Tuesday, December 2, 2025

            PINK ON THE OUTSIDE, BROWN ON THE INSIDE

Apart from following in Roger Scruton's hoofprints by learning to ride late in life,  James Dellingpole's main claim to British intellectual fame is " Watermelons " a reductionist history of climate science expanded into book form from the haiku-length observation that true blue subscribers to the Guardian's obsessive view of climate as crisis often appear green on the outside & red on the inside, a cliche' coined in a Telegraph column about 1/2  ºF of human climate forcing ago.

But nothing lasts forever. The latest word from Vienna in today's London Review of Books is of a new Green campaign to recapture the rainbow from Climate Deniers and the Differently Pronouned:

No Nuts

Holly Case writes that Austrian politics is still sometimes compared to the ‘rum-soaked sponge filled with nougat and jam called Punschkrapferl: brown on the inside with a thin pink glaze’ (LRB, 20 November).
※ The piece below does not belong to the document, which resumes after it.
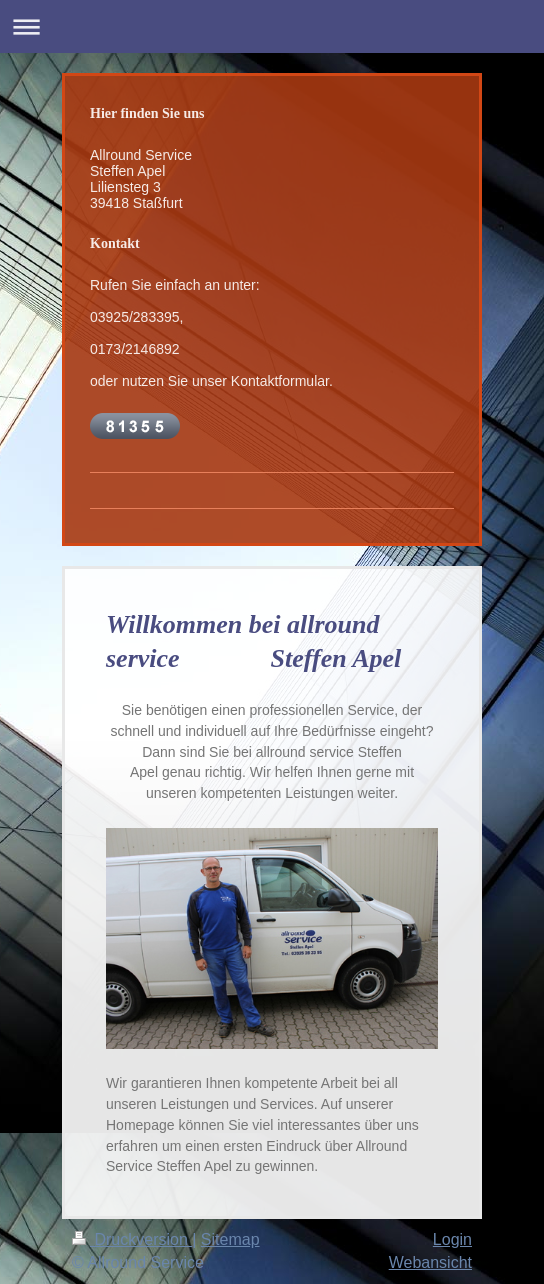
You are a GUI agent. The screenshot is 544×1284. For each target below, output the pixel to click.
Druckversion (132, 1239)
It seems anachronistic to apply the metaphor to the Red Vienna of the early 1920s, before the Brownshirts were established; the image probably surfaced in the 1970s. Today, the Punschkrapferlkoalition refers predominantly, and confusingly, to the coalition of social democrats (SPÖ, red) and liberals (NEOS, pink) that governs Vienna. Most important, though, is the mention of nougat. In English the word refers to a chewy or crunchy sweet stuff that may or may not contain nuts, but in German it refers to a confection made from hazelnuts or almonds. Punschkrapferl, however, are nut-free and soft, made of Biskuitteig, ‘sponge cake material’.